▸ Description of the task: This calls for a verbatim copy of all the data, with no images carried over.
####################
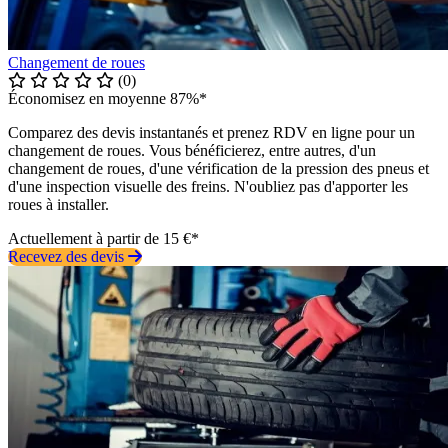
Changement de roues
(0)
Économisez en moyenne 87%*
Comparez des devis instantanés et prenez RDV en ligne pour un
changement de roues. Vous bénéficierez, entre autres, d'un
changement de roues, d'une vérification de la pression des pneus et
d'une inspection visuelle des freins. N'oubliez pas d'apporter les
roues à installer.
Actuellement à partir de 15 €*
Recevez des devis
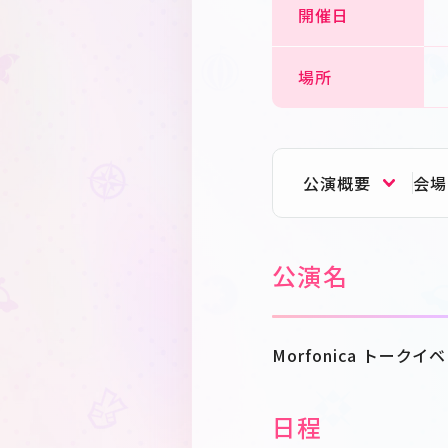
開催日
場所
公演概要
会場
公演名
Morfonica ト
日程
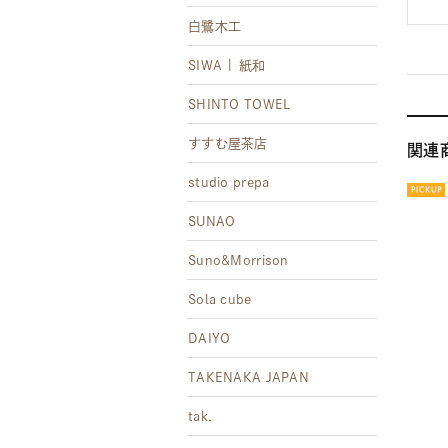
白鷺木工
SIWA | 紙和
SHINTO TOWEL
すすむ屋茶店
関連
studio prepa
SUNAO
Suno&Morrison
Sola cube
DAIYO
TAKENAKA JAPAN
tak.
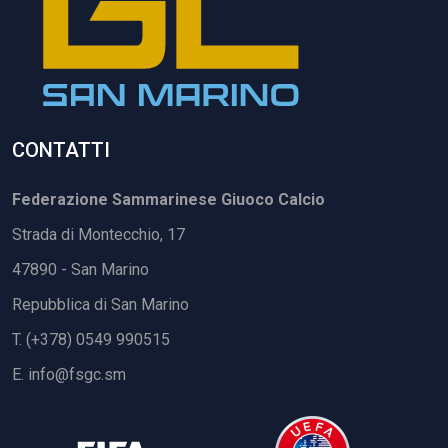
CONTATTI
Federazione Sammarinese Giuoco Calcio
Strada di Montecchio, 17
47890 - San Marino
Repubblica di San Marino
T. (+378) 0549 990515
E.
info@fsgc.sm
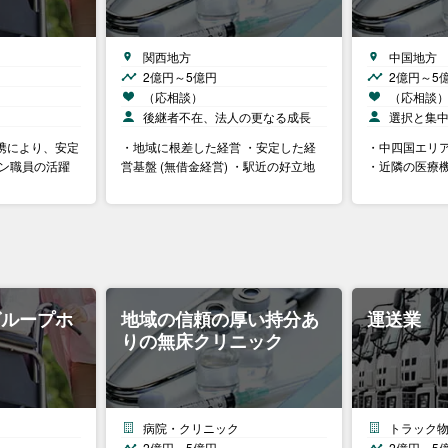
関西地方
中国地方
2億円～5億円
2億円～5
（応相談）
（応相談
後継者不在、法人の更なる成長
選択と集
携により、安定
・地域に根差した経営 ・安定した経
・中四国エリア
ラン職員の活躍
営基盤 (無借金経営) ・駅近の好立地
・近隣の医療
グループホ
地域の信頼の厚い持分あ
運送業
りの無床クリニック
病院・クリニック
トラック
2億円～5億円
2億円～5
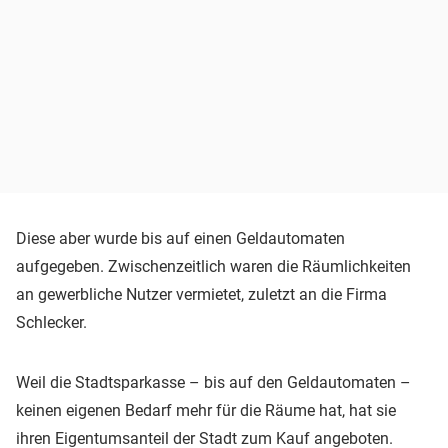
Diese aber wurde bis auf einen Geldautomaten
aufgegeben. Zwischenzeitlich waren die Räumlichkeiten
an gewerbliche Nutzer vermietet, zuletzt an die Firma
Schlecker.
Weil die Stadtsparkasse – bis auf den Geldautomaten –
keinen eigenen Bedarf mehr für die Räume hat, hat sie
ihren Eigentumsanteil der Stadt zum Kauf angeboten.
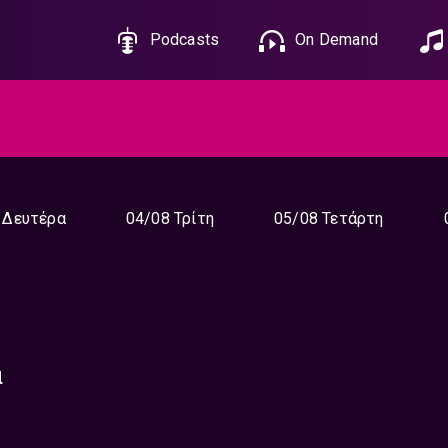
Podcasts
On Demand
 Δευτέρα
04/08 Τρίτη
05/08 Τετάρτη
α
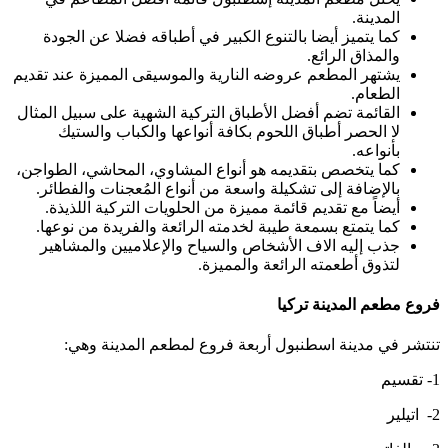
المدينة.
كما يتميز أيضا بالتنوع الكبير في أطباقه فضلا عن الجودة
والمذاق الرائع.
يشتهر المطعم عروضه النارية والموسيقى المميزة عند تقديم
الطعام.
القائمة تضم أفضل الأطباق التركية الشهية على سبيل المثال
لا الحصر أطباق اللحوم بكافة أنواعها والكباب والستيك
بأنواعه.
كما يتخصص بتقديمه هو أنواع المشاوي، المحاشي، الطواجن،
بالإضافة إلى تشكيلة واسعة من أنواع المُعجنات والفطائر.
أيضاً مع تقديم قائمة مميزة من الحلويات التركية اللذيذة.
كما يتمتع بسمعة طيبة لخدمته الرائعة والفريدة من نوعها.
جذب إليه الاف الأشخاص والسياح والإعلاميين والمشاهير
لتذوق أطعمته الرائعة والمميزة.
فروع مطعم المدينة تركيا
تنتشر في مدينة اسطنبول أربعة فروع لمطعم المدينة وهي:
1- تقسيم
2- اتيلير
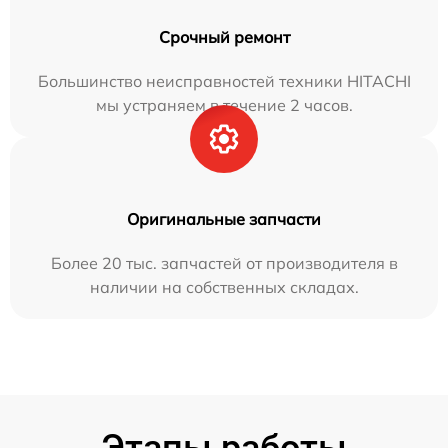
Срочный ремонт
Большинство неисправностей техники HITACHI
мы устраняем в течение 2 часов.
Оригинальные запчасти
Более 20 тыс. запчастей от производителя в
наличии на собственных складах.
Этапы работы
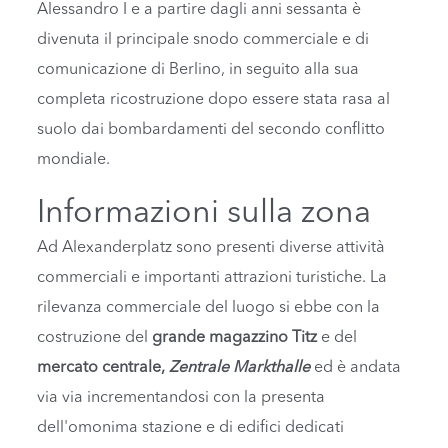
Alessandro I e a partire dagli anni sessanta è
divenuta il principale snodo commerciale e di
comunicazione di Berlino, in seguito alla sua
completa ricostruzione dopo essere stata rasa al
suolo dai bombardamenti del secondo conflitto
mondiale.
Informazioni sulla zona
Ad Alexanderplatz sono presenti diverse attività
commerciali e importanti attrazioni turistiche. La
rilevanza commerciale del luogo si ebbe con la
costruzione del
grande magazzino Titz
e del
mercato centrale,
Zentrale Markthalle
ed è andata
via via incrementandosi con la presenta
dell'omonima stazione e di edifici dedicati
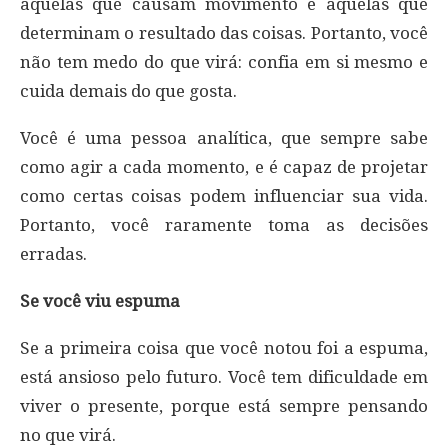
aquelas que causam movimento e aquelas que
determinam o resultado das coisas. Portanto, você
não tem medo do que virá: confia em si mesmo e
cuida demais do que gosta.
Você é uma pessoa analítica, que sempre sabe
como agir a cada momento, e é capaz de projetar
como certas coisas podem influenciar sua vida.
Portanto, você raramente toma as decisões
erradas.
Se você viu espuma
Se a primeira coisa que você notou foi a espuma,
está ansioso pelo futuro. Você tem dificuldade em
viver o presente, porque está sempre pensando
no que virá.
####################
▸ Output of the exercise:
Changement de roues
(0)
Économisez en moyenne 87%*
Comparez des devis instantanés et prenez RDV en ligne pour un
changement de roues. Vous bénéficierez, entre autres, d'un
changement de roues, d'une vérification de la pression des pneus et
d'une inspection visuelle des freins. N'oubliez pas d'apporter les
roues à installer.
Actuellement à partir de 15 €*
Recevez des devis
開催日
場所
公演概要
会場
公演名
Morfonica ト
日程
白鷺木工
SIWA | 紙和
SHINTO TOWEL
すすむ屋茶店
関連
studio prepa
SUNAO
Suno&Morrison
Sola cube
DAIYO
TAKENAKA JAPAN
tak.
CONTATTI
Federazione Sammarinese Giuoco Calcio
Strada di Montecchio, 17
47890 - San Marino
Repubblica di San Marino
T. (+378) 0549 990515
E.
info@fsgc.sm
関西地方
中国地方
2億円～5億円
2億円～5
（応相談）
（応相談
後継者不在、法人の更なる成長
選択と集
携により、安定
・地域に根差した経営 ・安定した経
・中四国エリア
ラン職員の活躍
営基盤 (無借金経営) ・駅近の好立地
・近隣の医療
グループホ
地域の信頼の厚い持分あ
運送業
りの無床クリニック
病院・クリニック
トラック
2億円～5億円
2億円～5
Diese aber wurde bis auf einen Geldautomaten
aufgegeben. Zwischenzeitlich waren die Räumlichkeiten
an gewerbliche Nutzer vermietet, zuletzt an die Firma
Schlecker.
Weil die Stadtsparkasse – bis auf den Geldautomaten –
keinen eigenen Bedarf mehr für die Räume hat, hat sie
ihren Eigentumsanteil der Stadt zum Kauf angeboten.
Podcasts
On Demand
 Δευτέρα
04/08 Τρίτη
05/08 Τετάρτη
α
المدينة.
كما يتميز أيضا بالتنوع الكبير في أطباقه فضلا عن الجودة
والمذاق الرائع.
يشتهر المطعم عروضه النارية والموسيقى المميزة عند تقديم
الطعام.
القائمة تضم أفضل الأطباق التركية الشهية على سبيل المثال
لا الحصر أطباق اللحوم بكافة أنواعها والكباب والستيك
بأنواعه.
كما يتخصص بتقديمه هو أنواع المشاوي، المحاشي، الطواجن،
بالإضافة إلى تشكيلة واسعة من أنواع المُعجنات والفطائر.
أيضاً مع تقديم قائمة مميزة من الحلويات التركية اللذيذة.
كما يتمتع بسمعة طيبة لخدمته الرائعة والفريدة من نوعها.
جذب إليه الاف الأشخاص والسياح والإعلاميين والمشاهير
لتذوق أطعمته الرائعة والمميزة.
فروع مطعم المدينة تركيا
تنتشر في مدينة اسطنبول أربعة فروع لمطعم المدينة وهي:
1- تقسيم
2- اتيلير
Срочный ремонт
Большинство неисправностей техники HITACHI
мы устраняем в течение 2 часов.
Оригинальные запчасти
Более 20 тыс. запчастей от производителя в
наличии на собственных складах.
Этапы работы
Alessandro I e a partire dagli anni sessanta è
divenuta il principale snodo commerciale e di
comunicazione di Berlino, in seguito alla sua
completa ricostruzione dopo essere stata rasa al
suolo dai bombardamenti del secondo conflitto
mondiale.
Informazioni sulla zona
Ad Alexanderplatz sono presenti diverse attività
commerciali e importanti attrazioni turistiche. La
rilevanza commerciale del luogo si ebbe con la
costruzione del
grande magazzino Titz
e del
mercato centrale,
Zentrale Markthalle
ed è andata
via via incrementandosi con la presenta
dell'omonima stazione e di edifici dedicati
aquelas que causam movimento e aquelas que
determinam o resultado das coisas. Portanto, você
não tem medo do que virá: confia em si mesmo e
cuida demais do que gosta.
Você é uma pessoa analítica, que sempre sabe
como agir a cada momento, e é capaz de projetar
como certas coisas podem influenciar sua vida.
Portanto, você raramente toma as decisões
erradas.
Se você viu espuma
Se a primeira coisa que você notou foi a espuma,
está ansioso pelo futuro. Você tem dificuldade em
viver o presente, porque está sempre pensando
no que virá.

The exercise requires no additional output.